A recent court decision in Arizona to allow lenders to appoint receivers and sell defaulted assets with assumable debt has brought additional liquidity to the distressed assets market. Offers to purchase assets that include assumable financing are typically as much
as 20% higher than all-cash bids. Brokers that we have talked with on this issue emphasize that there is no shortage of all-cash buyers, they just want a discount for paying all cash.
The judge in the Arizona court deemed that offering the assets for sale with the existing debt in place provided "the best possible recovery" for the receivership property. Sales of assets with assumable financing are estimated to have occurred in numerous states with the number growing as more commercial mortgage-backed securities trusts seek court approval to dispose of assets in this manner.
Due to tax code restrictions and Treasury regulations, REMIC trusts are reportedly prohibited from offering new financing when they foreclose on an asset and sell it. So instead, when they request a court-appointed receiver be put in place, they may seek to sell the asset through the receiver subject to the existing financing, which can be modified.
In one recent example, a loan with an original five-year term was in monetary default and put into receivership. In order to maximize the sales price, the lender reportedly offered an extension to the loan term, made the loan interest-only and offered a reduced interest rate. The seller also waived the prepayment penalty. The result is a wider target audience for the property, which therefore will likely result in a higher price.
Currently, when brokers are completing opinions of value for troubled assets, they are often asked for an all-cash value and a figure assuming modified financing is put in place. This will undoubtedly affect the course of action the REMIC trust will take when it comes around to exploring all options, including whether to modify a loan for an existing borrower or simply appoint a receiver and sell the asset subject to the debt.
In another recent example, an existing borrower offered a cash infusion for lease-up costs and a debt-service shortfall until the property reached
a break-even occupancy. The lender agreed to a discount and modification of the existing debt in return. However, the lender wanted a 50-50 split of all profits (up to the recovery of the original loan balance) after the borrower received a return of its cash infusion plus a 4% IRR.
The existing borrower ultimately found this unpalatable and decided not to move forward with the cash infusion. Instead, the lender could put a receiver in place and sell the asset with modified financing and realize the same return. In this case, it likely boiled down to
the broker's opinion of value, which supported the lender's decision to hold firm.
Despite all the reports of nearly $80 billion in CMBS defaults, the recent sales of assets with modified existing financing offer support that values will not fall off a cliff as once feared. By including modifiable, assumable debt, many more investors, previously shut out, can get in on the acquisitions game. Without it, distressed asset investors who need nonrecourse financing have few options.
Also, many smaller investors are making plans to acquire distressed assets and take advantage of the financing that lenders modify and leave in place for the new buyer.

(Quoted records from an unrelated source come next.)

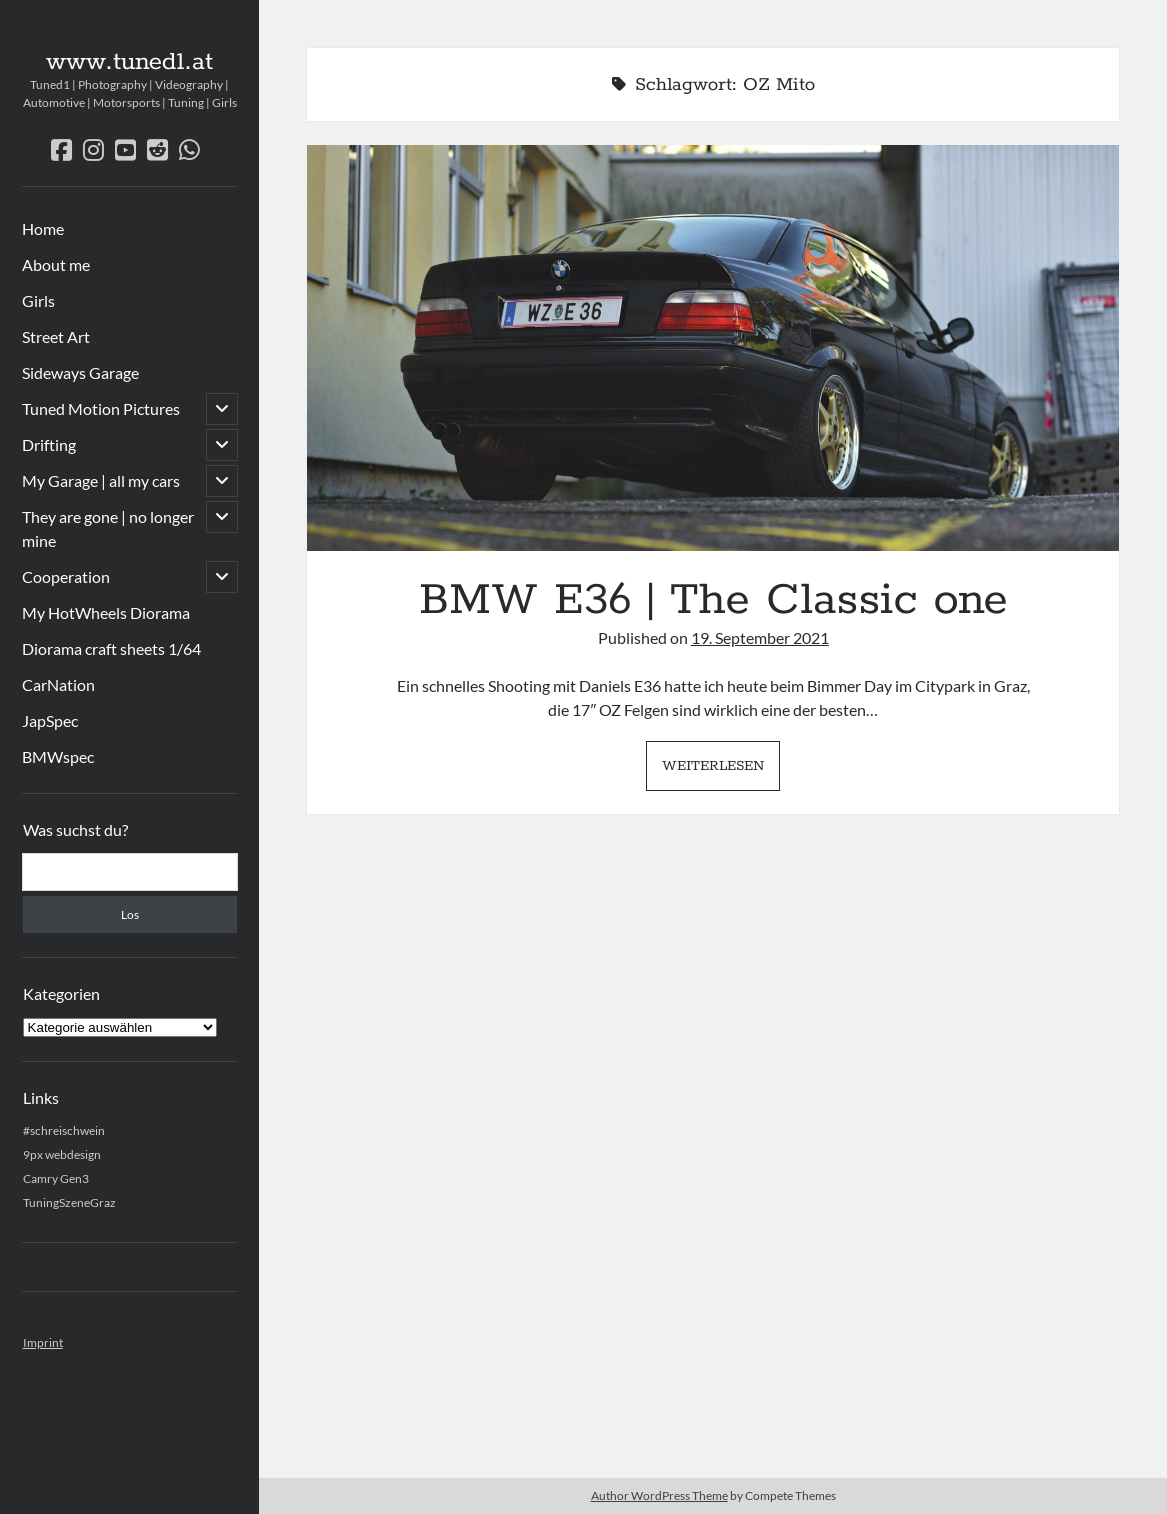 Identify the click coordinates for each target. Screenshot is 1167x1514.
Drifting (49, 444)
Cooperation (66, 576)
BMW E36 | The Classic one (713, 348)
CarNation (58, 684)
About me (56, 264)
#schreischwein (64, 1130)
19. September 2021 (760, 637)
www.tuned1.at (129, 62)
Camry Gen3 (56, 1178)
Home (43, 228)
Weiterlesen (721, 771)
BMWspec (58, 756)
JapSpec (50, 720)
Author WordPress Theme (659, 1495)
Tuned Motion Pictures (101, 408)
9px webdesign (62, 1154)
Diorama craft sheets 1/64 (111, 648)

It is inevitable that, with any new market development, you typically have winners and losers. The winners in this case are the REMIC trusts that now have a larger pool of investors competing for their assets. The group that stands most likely to lose are the borrowers who are seeking to have their loans modified (with as little cash infusion as possible) so they can ride out the difficult market. Before modified financing was available, liquidation values concluded by brokers may have assumed all cash, especially for assets that were not stabilized.
Now when broker opinions of value are completed, assuming that modification of existing debt for a new buyer are in place, liquidation values in all likelihood will come in higher. As a result, it will probably make it more difficult for the existing borrowers to get the terms they need in order to justify the cash infusion and remain in control.It goes back to the golden rule of the special servicers: "Do what's best for the trust." And, in many cases, doing what's best for the trust may include receivership and sale with modified existing debt.